Aujourd’hui la guerre est déjà présente sur tous les continents et un grand-père n’est plus certain que ses petits-enfants ne connaîtront pas un nouveau conflit mondial. Le mot guerre est quotidiennement présent dans les médias. Une sorte de banalisation de la guerre s’installe. La guerre devient une issue possible, voire acceptable.
On est maintenant très loin de ce cri des années 50 : « plus jamais la guerre » !
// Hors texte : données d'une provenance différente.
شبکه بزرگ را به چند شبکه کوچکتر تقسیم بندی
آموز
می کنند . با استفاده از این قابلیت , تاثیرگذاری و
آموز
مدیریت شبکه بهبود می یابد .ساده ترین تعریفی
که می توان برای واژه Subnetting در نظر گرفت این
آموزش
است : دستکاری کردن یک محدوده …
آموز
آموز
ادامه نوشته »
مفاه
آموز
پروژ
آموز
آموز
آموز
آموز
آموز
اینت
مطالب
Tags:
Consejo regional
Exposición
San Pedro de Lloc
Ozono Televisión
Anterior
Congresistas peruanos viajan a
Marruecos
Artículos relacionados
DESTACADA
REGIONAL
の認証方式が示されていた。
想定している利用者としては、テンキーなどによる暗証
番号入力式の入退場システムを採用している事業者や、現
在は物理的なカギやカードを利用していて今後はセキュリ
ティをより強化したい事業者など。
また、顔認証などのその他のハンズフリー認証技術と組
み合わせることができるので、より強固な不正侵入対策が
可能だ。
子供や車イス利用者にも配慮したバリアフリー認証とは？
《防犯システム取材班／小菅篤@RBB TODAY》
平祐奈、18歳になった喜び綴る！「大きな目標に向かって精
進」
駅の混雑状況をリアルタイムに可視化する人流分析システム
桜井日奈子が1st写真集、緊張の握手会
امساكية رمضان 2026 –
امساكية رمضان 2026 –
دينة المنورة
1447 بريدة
Comment en est-on arrivé là ? Comment la Paix peut-elle faire la guerre à la guerre ? Quatre données nouvelles ont favorisé le retour de la guerre dans nos vies : la banalisation de la violence, la fragilisation des démocraties, le déficit de gouvernance mondiale et la démotivation européenne.
Le retour de la guerre
Dans nos sociétés, la violence est de plus en plus acceptée pour résoudre un conflit. La médiation, la négociation ou le compromis ne sont plus des voies nobles pour résoudre un contentieux. La confrontation brutale est de retour dans la vie conjugale, les manifestations pacifiques sont extrêmement rares, le sport est aussi gangrené par la violence. Le nombre de voitures brûlées au petit matin est devenu une statistique. La violence est redevenue une issue acceptable au désaccord.
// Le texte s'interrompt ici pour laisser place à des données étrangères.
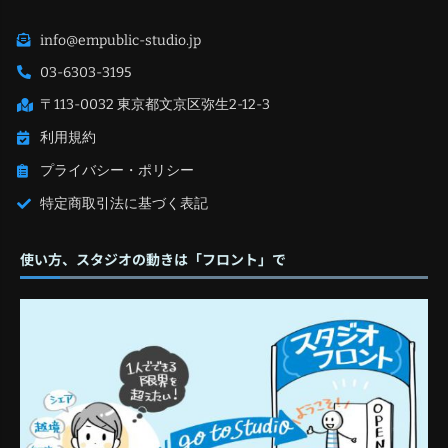
info@empublic-studio.jp
03-6303-3195
〒113-0032 東京都文京区弥生2-12-3
利用規約
プライバシー・ポリシー
特定商取引法に基づく表記
使い方、スタジオの動きは「フロント」で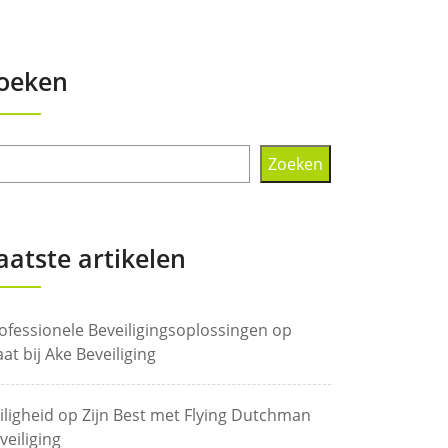
oeken
Zoeken
aatste artikelen
ofessionele Beveiligingsoplossingen op
at bij Ake Beveiliging
iligheid op Zijn Best met Flying Dutchman
veiliging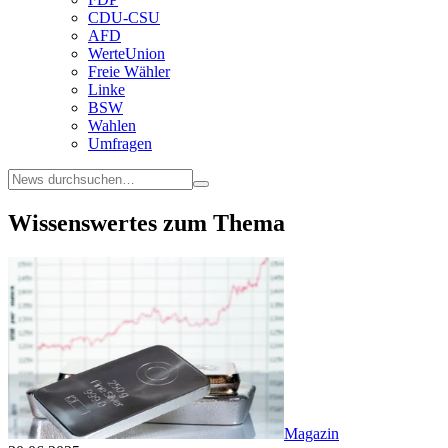
CDU-CSU
AFD
WerteUnion
Freie Wähler
Linke
BSW
Wahlen
Umfragen
Wissenswertes zum Thema
Magazin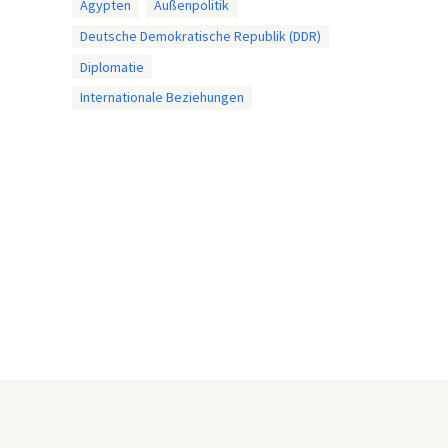
Ägypten
Außenpolitik
Deutsche Demokratische Republik (DDR)
Diplomatie
Internationale Beziehungen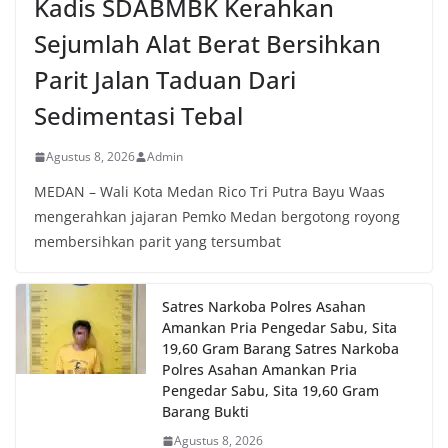
Kadis SDABMBK Kerahkan
Sejumlah Alat Berat Bersihkan
Parit Jalan Taduan Dari
Sedimentasi Tebal
Agustus 8, 2026
Admin
MEDAN – Wali Kota Medan Rico Tri Putra Bayu Waas
mengerahkan jajaran Pemko Medan bergotong royong
membersihkan parit yang tersumbat
Satres Narkoba Polres Asahan
Amankan Pria Pengedar Sabu, Sita
19,60 Gram Barang Satres Narkoba
Polres Asahan Amankan Pria
Pengedar Sabu, Sita 19,60 Gram
Barang Bukti
Agustus 8, 2026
Sur le plan international, il est à craindre que les régimes politiques qui font de l’état de droit la véritable arme contre la violence voient leur influence faiblir. Les commentaires sont nombreux sur le déclin des démocraties. La fragilité des régimes les moins belliqueux est un facteur géopolitique majeur pour l’extension des conflits, sur la planète.
- Pour maîtriser les conflits mais surtout pour les prévenir notre système de gouvernance mondiale est de plus en plus impuissant. Malgré les efforts du Secrétaire général de l’ONU, il y a toujours un veto au Conseil de Sécurité pour bloquer les processus de paix. Le consensus international est devenu ténu. Il faut l’élargir pour espérer une action commune et efficace pour la paix. La planétisation des consciences est une ouverture positive.
- Un continent doit se sentir investi d’une mission particulière pour redonner des chances à la Paix. En effet l’Europe a surmonté la tragédie en créant l’Union. Le modèle européen est à l’opposé des régimes autoritaires parce qu’il fait de la diversité une valeur. Parce que les européens ont réussi à construire un espace d’amitié sur des champs de haine ils ont le devoir de rester un modèle et donc pour la Paix ils doivent refuser de « sortir de l’Histoire ».
Les chemins de la paix
La Fondation Prospective et Innovation a organisé de multiples rapports, forums, séminaires, conférences… sur ces différents sujets et nous présentons ces réflexions en synthèse dans notre Almanach annuel, le Shérif. De nos débats je retiens en synthèse quatre Chemins de Paix pour stopper le « retour en vogue » de l’idée mais aussi la pratique de la guerre.
La violence et la guerre sont sœurs jumelles.
Il est extrêmement dangereux de laisser la violence se banaliser au sein de nos sociétés. Cela commence sans doute par lutter contre la violence verbale qui envahit le débat politique à la fois grâce à l’anonymat des réseaux sociaux mais aussi à cause de l’irresponsabilité de nombreux acteurs publics notamment certains parlementaires. Comment des enfants peuvent-ils apprendre à respecter leurs adversaires en observant les débats à l’Assemblée nationale française ? La meilleure pédagogie malgré tout reste l’exemple.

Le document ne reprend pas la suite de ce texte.